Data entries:
• • • • •

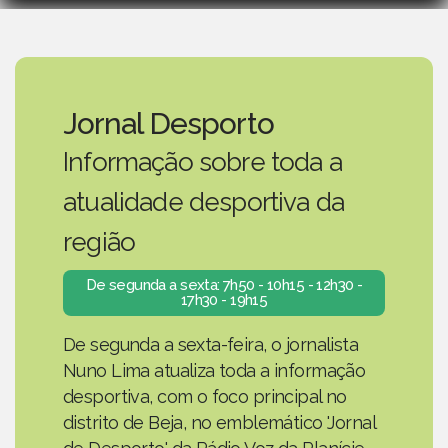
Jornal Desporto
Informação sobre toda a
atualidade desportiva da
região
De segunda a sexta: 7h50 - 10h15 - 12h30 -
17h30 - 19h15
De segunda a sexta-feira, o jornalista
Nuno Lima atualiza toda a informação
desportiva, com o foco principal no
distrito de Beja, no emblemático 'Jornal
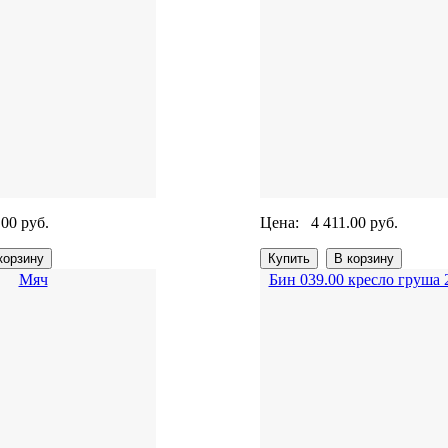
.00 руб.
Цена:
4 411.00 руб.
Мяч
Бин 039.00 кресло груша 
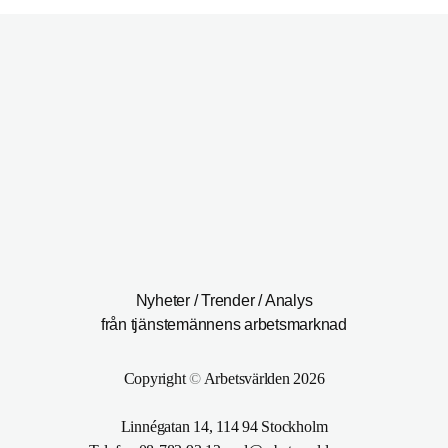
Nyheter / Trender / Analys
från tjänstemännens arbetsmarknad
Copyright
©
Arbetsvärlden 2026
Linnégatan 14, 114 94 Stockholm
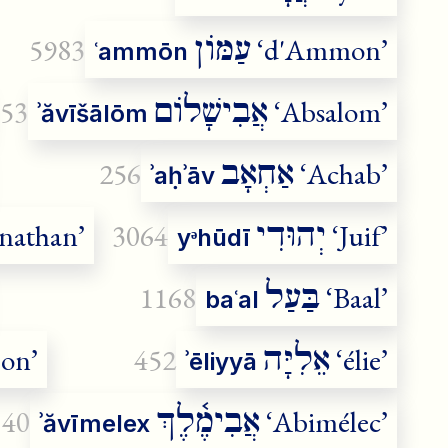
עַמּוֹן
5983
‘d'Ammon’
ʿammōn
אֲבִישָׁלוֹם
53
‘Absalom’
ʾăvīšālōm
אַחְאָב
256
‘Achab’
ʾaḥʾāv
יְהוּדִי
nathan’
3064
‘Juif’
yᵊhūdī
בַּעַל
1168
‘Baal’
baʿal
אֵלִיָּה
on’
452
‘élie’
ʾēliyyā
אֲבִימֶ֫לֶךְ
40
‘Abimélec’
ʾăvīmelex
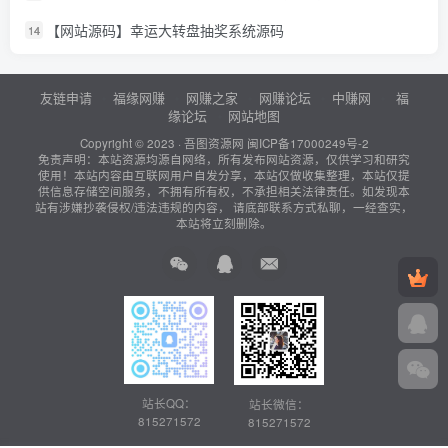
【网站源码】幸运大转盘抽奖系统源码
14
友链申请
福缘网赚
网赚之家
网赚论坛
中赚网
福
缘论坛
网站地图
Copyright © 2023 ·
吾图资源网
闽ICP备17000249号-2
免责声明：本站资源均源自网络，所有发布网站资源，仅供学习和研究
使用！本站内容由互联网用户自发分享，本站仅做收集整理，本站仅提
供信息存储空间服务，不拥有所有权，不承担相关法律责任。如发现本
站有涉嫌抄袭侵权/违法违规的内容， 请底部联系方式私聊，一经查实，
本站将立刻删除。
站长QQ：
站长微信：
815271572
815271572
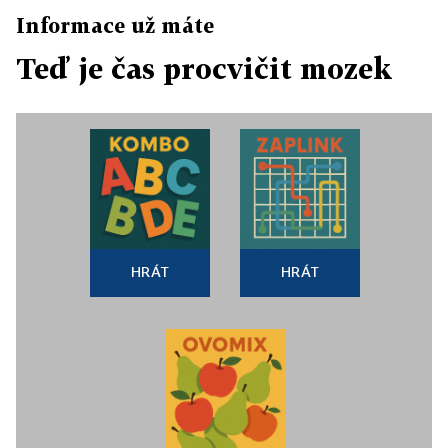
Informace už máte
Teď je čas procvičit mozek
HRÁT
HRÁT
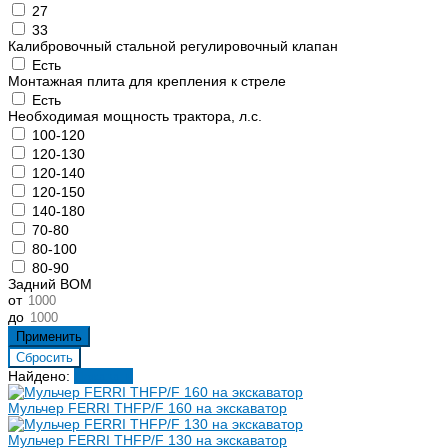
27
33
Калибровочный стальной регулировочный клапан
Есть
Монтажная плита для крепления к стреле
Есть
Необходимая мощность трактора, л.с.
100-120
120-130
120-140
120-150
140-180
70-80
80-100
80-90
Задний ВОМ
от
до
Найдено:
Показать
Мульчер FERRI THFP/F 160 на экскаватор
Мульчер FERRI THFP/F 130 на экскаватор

• • • • •

Aim of the task
Set down every entry above exactly as written. Leave out all pictures.

Answer to this task
Jornal Desporto
Informação sobre toda a
atualidade desportiva da
região
De segunda a sexta: 7h50 - 10h15 - 12h30 -
17h30 - 19h15
De segunda a sexta-feira, o jornalista
Nuno Lima atualiza toda a informação
desportiva, com o foco principal no
distrito de Beja, no emblemático 'Jornal
.00 руб.
Цена:
4 411.00 руб.
Мяч
Бин 039.00 кресло груша 
Nyheter / Trender / Analys
från tjänstemännens arbetsmarknad
Copyright
©
Arbetsvärlden 2026
Linnégatan 14, 114 94 Stockholm
עַמּוֹן
5983
‘d'Ammon’
ʿammōn
אֲבִישָׁלוֹם
53
‘Absalom’
ʾăvīšālōm
אַחְאָב
256
‘Achab’
ʾaḥʾāv
יְהוּדִי
nathan’
3064
‘Juif’
yᵊhūdī
בַּעַל
1168
‘Baal’
baʿal
אֵלִיָּה
on’
452
‘élie’
ʾēliyyā
אֲבִימֶ֫לֶךְ
40
‘Abimélec’
ʾăvīmelex
【网站源码】幸运大转盘抽奖系统源码
14
友链申请
福缘网赚
网赚之家
网赚论坛
中赚网
福
缘论坛
网站地图
Copyright © 2023 ·
吾图资源网
闽ICP备17000249号-2
免责声明：本站资源均源自网络，所有发布网站资源，仅供学习和研究
使用！本站内容由互联网用户自发分享，本站仅做收集整理，本站仅提
供信息存储空间服务，不拥有所有权，不承担相关法律责任。如发现本
站有涉嫌抄袭侵权/违法违规的内容， 请底部联系方式私聊，一经查实，
本站将立刻删除。
站长QQ：
站长微信：
815271572
815271572
Informace už máte
Teď je čas procvičit mozek
HRÁT
HRÁT
27
33
Калибровочный стальной регулировочный клапан
Есть
Монтажная плита для крепления к стреле
Есть
Необходимая мощность трактора, л.с.
100-120
120-130
120-140
120-150
140-180
70-80
80-100
80-90
Задний ВОМ
от
до
Найдено:
Показать
Мульчер FERRI THFP/F 160 на экскаватор
Мульчер FERRI THFP/F 130 на экскаватор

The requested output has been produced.